> _Recorded information_:
╭──

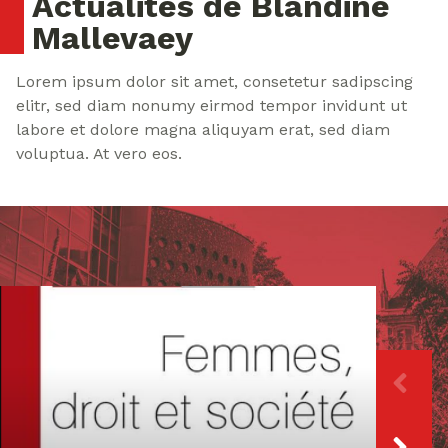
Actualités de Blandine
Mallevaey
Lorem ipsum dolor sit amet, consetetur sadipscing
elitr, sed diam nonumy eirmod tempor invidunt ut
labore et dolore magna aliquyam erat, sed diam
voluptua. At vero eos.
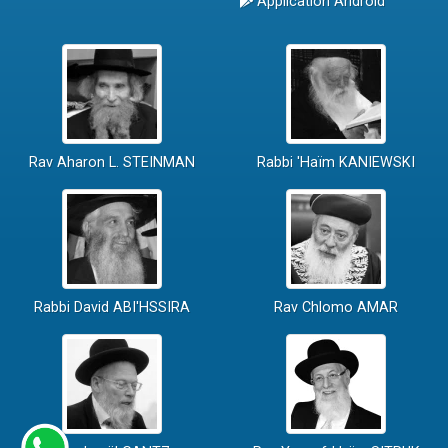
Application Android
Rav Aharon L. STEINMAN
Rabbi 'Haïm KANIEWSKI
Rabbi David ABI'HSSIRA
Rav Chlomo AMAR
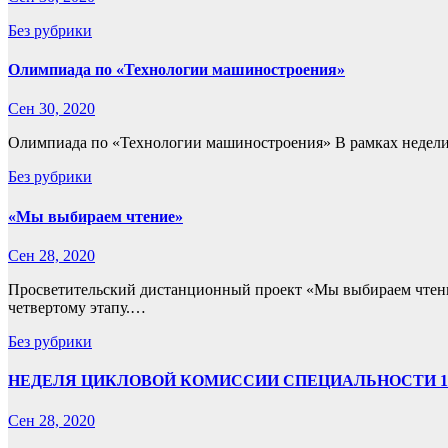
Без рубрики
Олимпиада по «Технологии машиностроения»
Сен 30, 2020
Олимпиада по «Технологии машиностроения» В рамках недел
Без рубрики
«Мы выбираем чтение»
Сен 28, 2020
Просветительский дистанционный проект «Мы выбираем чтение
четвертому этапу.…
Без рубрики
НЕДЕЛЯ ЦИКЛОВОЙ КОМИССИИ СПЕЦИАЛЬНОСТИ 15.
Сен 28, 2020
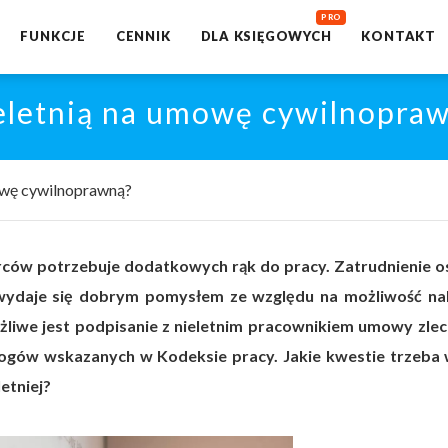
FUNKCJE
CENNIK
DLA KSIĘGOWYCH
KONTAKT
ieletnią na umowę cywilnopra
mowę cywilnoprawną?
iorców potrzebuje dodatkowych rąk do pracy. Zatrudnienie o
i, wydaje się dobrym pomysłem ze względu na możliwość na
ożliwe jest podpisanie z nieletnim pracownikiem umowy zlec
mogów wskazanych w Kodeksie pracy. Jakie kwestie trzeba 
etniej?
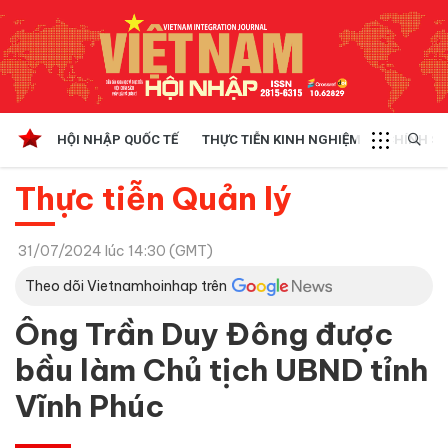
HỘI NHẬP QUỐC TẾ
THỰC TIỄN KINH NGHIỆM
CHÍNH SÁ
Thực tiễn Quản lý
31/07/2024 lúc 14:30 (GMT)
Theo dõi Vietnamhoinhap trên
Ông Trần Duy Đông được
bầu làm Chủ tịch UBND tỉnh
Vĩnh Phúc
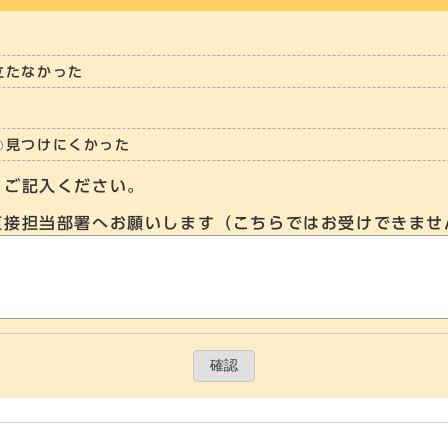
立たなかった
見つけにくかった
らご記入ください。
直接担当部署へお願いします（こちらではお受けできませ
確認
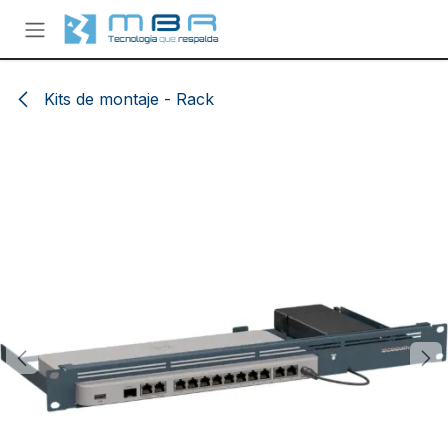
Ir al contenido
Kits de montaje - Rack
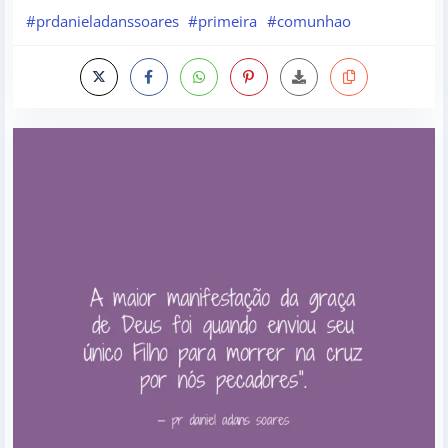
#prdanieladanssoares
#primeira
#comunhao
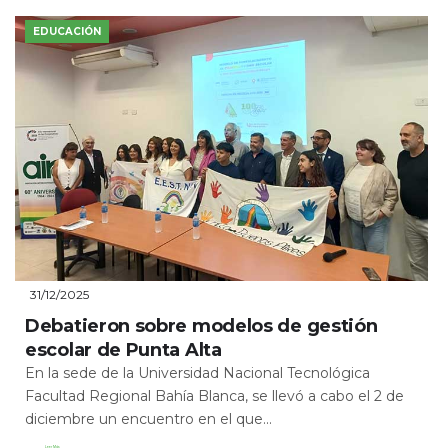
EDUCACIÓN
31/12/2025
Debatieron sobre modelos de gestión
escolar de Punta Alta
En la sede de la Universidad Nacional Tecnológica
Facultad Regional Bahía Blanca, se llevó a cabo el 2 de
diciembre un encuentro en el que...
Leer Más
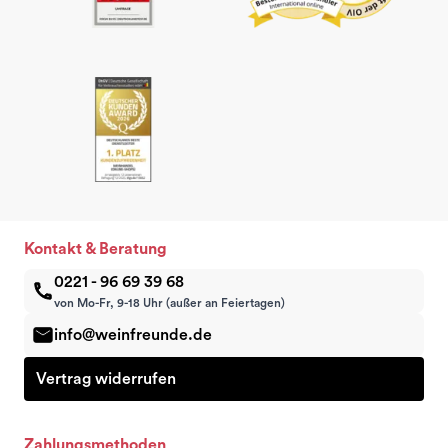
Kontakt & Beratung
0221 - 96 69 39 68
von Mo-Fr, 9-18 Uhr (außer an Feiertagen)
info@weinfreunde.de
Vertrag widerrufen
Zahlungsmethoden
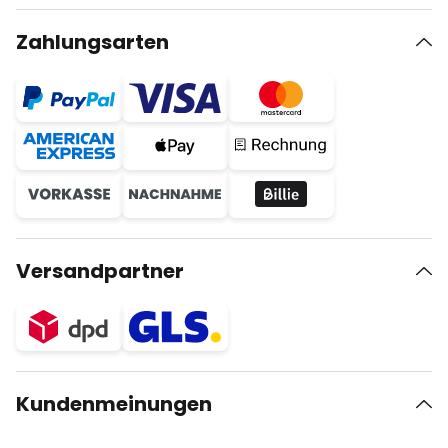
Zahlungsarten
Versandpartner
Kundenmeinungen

╰──
╭──

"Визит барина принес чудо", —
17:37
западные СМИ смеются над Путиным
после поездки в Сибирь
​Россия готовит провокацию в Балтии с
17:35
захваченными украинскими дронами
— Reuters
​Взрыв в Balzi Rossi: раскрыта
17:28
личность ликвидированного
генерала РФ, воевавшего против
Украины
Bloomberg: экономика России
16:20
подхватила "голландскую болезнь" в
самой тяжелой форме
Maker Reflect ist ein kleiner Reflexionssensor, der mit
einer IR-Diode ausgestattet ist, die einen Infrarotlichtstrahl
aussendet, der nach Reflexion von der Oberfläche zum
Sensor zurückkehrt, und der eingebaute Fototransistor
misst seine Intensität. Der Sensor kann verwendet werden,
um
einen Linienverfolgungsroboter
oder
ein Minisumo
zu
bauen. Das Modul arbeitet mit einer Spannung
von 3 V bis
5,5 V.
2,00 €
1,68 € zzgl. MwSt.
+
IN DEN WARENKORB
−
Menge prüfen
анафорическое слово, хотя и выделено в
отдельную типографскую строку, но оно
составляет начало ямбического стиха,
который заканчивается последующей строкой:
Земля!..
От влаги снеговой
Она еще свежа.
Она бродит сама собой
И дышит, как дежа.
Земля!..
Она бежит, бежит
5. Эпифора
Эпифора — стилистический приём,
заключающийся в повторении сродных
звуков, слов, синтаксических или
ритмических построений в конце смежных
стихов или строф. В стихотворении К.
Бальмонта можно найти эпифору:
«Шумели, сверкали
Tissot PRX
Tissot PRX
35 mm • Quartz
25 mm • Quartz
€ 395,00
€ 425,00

╰──
╭──

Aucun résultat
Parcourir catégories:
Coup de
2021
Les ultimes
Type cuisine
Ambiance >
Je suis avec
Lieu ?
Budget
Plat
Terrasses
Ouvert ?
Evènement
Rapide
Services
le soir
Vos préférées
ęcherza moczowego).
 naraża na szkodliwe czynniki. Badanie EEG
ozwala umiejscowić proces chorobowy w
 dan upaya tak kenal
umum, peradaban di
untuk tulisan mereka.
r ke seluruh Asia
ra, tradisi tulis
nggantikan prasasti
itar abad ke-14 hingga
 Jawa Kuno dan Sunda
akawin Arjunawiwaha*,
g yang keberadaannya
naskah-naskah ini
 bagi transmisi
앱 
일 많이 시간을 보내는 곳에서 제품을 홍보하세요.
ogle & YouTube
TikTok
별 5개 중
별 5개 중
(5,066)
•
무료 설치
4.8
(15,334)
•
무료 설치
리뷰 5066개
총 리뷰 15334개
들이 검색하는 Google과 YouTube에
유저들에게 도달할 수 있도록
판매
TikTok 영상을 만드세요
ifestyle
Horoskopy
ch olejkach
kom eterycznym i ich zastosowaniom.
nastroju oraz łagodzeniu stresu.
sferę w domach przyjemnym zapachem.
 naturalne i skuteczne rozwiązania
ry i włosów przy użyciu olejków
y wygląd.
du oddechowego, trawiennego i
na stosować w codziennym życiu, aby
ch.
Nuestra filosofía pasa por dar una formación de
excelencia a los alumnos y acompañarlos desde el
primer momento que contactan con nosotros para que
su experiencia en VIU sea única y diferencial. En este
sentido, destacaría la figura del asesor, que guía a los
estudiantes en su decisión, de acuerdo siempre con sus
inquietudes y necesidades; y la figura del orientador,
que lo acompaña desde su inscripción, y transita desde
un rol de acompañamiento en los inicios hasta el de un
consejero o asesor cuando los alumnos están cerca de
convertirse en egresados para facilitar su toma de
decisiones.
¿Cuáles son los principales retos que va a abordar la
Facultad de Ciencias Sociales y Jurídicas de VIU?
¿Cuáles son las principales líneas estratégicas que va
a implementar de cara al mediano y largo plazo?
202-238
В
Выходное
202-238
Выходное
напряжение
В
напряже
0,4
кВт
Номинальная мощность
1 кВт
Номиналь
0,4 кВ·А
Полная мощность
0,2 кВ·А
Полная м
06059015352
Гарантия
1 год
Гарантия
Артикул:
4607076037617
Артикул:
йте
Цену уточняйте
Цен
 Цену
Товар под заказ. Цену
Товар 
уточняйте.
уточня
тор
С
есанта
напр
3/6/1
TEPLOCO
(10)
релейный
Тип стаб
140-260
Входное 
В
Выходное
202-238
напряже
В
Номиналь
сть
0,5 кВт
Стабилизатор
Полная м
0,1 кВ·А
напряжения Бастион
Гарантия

╰──

> _Work task_: From the listing above, collect every line that mentions the word "Цену".

> _Answer box_:
Цену уточняйте
 Цену
Товар под заказ. Цену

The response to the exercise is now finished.